Bernanke's key financial moves focused on managing gold reserves, utilizing the Fed's balance sheet, and prioritizing small businesses over corporations to mitigate the severity of the crisis. On the preventative side, Bernanke stressed the need for consistent communication of Fed policy and goals.
Communication, according to Bernanke in his book, is the key to enabling businesses to plan for future Fed activity. By providing a steady, balanced flow of information, the Fed could achieve its dual mandate of price stability and strong employment in a less volatile manner. To this end, Bernanke started in 2011 the practice of holding press conferences at half of the Fed's eight meetings during the year. It was understood that only at the four press conference meetings would the Fed change policy on matters such as interest rates or the Fed balance sheet.
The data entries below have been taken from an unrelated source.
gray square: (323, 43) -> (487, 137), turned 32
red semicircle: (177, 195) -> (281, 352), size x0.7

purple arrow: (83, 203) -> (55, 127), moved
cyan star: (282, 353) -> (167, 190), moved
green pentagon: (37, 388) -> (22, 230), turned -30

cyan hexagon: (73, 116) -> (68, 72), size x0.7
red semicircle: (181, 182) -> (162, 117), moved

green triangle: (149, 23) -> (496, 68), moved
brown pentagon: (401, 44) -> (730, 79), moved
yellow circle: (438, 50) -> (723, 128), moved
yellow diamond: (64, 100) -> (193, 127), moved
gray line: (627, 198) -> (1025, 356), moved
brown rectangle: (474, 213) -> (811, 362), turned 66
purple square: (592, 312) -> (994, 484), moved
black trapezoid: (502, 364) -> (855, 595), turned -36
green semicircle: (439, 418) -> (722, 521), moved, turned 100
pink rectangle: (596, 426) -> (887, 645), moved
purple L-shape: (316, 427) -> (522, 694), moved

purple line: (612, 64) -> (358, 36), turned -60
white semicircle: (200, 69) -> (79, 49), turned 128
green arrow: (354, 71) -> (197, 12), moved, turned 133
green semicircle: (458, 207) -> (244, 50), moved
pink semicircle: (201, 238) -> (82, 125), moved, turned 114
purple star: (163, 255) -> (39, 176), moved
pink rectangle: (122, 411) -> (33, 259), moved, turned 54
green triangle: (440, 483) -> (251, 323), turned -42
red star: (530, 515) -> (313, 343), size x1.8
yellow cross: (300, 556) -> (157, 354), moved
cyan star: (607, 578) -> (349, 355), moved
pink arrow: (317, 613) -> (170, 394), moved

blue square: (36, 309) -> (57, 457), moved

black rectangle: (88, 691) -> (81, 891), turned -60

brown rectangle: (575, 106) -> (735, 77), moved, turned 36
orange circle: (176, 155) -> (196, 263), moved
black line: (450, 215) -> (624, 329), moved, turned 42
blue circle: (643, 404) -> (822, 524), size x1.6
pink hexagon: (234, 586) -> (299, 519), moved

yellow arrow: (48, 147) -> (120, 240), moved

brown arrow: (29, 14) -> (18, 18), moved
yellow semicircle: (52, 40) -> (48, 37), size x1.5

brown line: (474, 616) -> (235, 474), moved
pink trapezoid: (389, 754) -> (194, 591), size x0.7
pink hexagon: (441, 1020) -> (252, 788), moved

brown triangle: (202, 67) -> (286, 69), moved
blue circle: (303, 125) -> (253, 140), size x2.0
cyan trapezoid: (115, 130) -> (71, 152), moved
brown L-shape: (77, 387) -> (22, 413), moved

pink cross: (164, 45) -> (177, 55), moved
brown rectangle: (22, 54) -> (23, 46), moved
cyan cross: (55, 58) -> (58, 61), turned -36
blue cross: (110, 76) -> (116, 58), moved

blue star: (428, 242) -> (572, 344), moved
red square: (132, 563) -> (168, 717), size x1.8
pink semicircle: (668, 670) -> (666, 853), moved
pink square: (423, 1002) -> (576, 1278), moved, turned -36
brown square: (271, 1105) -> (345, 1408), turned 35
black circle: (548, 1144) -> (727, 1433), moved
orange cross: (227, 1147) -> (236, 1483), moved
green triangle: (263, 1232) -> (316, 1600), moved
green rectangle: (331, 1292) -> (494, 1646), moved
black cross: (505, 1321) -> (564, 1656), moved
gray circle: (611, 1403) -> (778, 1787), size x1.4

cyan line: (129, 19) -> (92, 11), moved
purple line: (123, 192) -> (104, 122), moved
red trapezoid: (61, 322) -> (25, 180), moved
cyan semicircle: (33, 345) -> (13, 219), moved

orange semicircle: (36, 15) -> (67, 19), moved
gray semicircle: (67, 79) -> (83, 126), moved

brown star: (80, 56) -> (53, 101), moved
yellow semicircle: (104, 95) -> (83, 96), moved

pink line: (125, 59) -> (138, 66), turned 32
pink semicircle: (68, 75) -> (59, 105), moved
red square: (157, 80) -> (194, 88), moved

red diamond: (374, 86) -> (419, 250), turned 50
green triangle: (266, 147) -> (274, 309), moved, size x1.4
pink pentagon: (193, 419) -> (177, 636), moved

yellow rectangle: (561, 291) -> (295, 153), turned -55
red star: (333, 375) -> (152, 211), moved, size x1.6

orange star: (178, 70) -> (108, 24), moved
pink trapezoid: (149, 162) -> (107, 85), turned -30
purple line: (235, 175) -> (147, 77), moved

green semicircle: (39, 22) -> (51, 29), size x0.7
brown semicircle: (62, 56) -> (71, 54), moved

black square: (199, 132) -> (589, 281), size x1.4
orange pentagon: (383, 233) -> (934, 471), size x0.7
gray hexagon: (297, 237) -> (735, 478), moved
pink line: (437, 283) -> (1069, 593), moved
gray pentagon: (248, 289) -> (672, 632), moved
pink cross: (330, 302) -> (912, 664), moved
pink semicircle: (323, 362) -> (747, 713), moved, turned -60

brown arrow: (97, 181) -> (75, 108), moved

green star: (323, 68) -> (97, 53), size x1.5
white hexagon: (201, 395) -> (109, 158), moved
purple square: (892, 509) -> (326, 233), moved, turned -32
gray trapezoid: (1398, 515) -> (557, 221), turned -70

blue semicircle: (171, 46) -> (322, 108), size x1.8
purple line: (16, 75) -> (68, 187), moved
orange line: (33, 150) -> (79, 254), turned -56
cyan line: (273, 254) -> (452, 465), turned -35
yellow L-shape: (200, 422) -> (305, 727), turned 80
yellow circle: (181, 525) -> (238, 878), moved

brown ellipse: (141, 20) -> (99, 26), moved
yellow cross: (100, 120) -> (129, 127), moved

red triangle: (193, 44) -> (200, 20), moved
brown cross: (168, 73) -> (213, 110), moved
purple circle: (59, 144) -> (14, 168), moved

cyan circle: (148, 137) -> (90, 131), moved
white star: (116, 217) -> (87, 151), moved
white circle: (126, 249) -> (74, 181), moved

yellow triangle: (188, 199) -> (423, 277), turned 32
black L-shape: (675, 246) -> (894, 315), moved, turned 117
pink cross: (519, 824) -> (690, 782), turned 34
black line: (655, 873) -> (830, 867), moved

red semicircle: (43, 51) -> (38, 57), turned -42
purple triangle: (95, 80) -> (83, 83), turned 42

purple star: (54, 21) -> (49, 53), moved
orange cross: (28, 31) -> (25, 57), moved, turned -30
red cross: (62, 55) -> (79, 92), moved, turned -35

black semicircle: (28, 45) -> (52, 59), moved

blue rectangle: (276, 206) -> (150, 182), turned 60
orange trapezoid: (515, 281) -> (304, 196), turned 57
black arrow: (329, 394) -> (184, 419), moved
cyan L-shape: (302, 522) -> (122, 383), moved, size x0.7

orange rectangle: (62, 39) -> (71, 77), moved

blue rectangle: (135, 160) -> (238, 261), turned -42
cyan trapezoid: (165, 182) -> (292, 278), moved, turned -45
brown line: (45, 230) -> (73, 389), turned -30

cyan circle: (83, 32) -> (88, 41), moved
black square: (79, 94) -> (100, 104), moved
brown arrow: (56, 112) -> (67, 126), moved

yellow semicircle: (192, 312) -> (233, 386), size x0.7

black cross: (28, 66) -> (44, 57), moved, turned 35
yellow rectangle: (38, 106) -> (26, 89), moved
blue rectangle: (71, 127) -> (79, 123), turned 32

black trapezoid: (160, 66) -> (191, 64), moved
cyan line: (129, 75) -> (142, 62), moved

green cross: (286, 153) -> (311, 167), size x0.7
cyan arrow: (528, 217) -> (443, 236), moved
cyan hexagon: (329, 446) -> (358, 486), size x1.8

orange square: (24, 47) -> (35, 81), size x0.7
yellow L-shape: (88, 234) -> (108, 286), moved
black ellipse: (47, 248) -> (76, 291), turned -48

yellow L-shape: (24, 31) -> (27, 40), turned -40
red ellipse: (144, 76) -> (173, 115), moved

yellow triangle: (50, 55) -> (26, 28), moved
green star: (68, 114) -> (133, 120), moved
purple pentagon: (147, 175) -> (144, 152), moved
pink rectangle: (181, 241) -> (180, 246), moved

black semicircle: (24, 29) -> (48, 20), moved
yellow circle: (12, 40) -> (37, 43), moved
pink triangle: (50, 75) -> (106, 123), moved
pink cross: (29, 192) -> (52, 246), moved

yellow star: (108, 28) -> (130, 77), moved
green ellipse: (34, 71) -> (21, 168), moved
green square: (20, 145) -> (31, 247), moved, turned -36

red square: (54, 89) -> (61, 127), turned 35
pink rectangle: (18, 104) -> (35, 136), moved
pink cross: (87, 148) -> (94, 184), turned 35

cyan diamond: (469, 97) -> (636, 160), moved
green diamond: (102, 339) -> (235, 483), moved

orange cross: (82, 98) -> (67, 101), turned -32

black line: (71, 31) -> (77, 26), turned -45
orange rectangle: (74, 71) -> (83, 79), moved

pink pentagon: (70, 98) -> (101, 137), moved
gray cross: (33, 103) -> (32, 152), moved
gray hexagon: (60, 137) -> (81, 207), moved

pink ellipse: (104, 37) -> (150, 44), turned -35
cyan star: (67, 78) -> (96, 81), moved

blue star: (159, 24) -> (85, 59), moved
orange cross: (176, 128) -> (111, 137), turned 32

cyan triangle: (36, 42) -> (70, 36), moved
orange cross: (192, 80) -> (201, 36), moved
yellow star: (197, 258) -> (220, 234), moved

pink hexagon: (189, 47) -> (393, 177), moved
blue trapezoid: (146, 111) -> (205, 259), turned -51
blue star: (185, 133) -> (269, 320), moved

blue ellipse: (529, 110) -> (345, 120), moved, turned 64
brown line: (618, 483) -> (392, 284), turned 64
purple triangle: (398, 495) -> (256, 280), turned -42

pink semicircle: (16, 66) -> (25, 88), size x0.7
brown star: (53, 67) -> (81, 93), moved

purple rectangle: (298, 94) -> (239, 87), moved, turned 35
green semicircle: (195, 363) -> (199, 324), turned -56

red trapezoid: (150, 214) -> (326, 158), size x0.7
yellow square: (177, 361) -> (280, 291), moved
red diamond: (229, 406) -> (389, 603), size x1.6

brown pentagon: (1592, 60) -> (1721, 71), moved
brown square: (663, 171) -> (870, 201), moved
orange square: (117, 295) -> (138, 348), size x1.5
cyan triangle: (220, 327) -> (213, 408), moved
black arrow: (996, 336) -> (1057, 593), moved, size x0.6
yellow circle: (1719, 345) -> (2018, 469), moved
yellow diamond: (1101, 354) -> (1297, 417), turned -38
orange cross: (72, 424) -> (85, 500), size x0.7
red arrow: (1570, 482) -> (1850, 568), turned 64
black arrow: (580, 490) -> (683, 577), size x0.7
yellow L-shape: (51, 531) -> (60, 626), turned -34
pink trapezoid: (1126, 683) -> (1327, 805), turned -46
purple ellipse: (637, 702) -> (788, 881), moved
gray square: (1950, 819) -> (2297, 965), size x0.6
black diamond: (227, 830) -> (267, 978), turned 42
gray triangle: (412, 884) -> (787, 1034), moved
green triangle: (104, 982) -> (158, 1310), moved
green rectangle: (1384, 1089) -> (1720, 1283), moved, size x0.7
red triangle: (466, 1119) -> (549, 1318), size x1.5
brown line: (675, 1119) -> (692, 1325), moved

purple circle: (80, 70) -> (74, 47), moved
Seven years later, in July 2018, Jerome Powell took Bernanke's policy and broadened it to holding news conferences after every meeting. This has so far added to volatility, as Powell is not bashful about contradicting market pricing. Such an example of this was last Wednesday when Powell said," Don't count on a rate decrease at the December meeting." Rather than stabilize the markets, his words disrupted them. The Fed Funds futures markets had priced in a 90 percent probability of a rate cut in December. That dropped to under 50 percent immediately.
Within seconds of Powell's comments, expectations of low interest rates vanished. So did the effervescence of the stock market. The man who sets the rates just told the markets they were wrong. And they were punished. But to what end? Were businesses better off with that abruptness? And in the absence of complete data, given the Government shutdown, how could Powell come to such a conclusion? Recent inflation data, ex food and energy, was calmer than expected in August. Consumer expectations of future conditions are at recession levels, according to the University of Michigan's latest survey. Job growth is anemic, according to the Labor Department's data from last summer.
What was the point?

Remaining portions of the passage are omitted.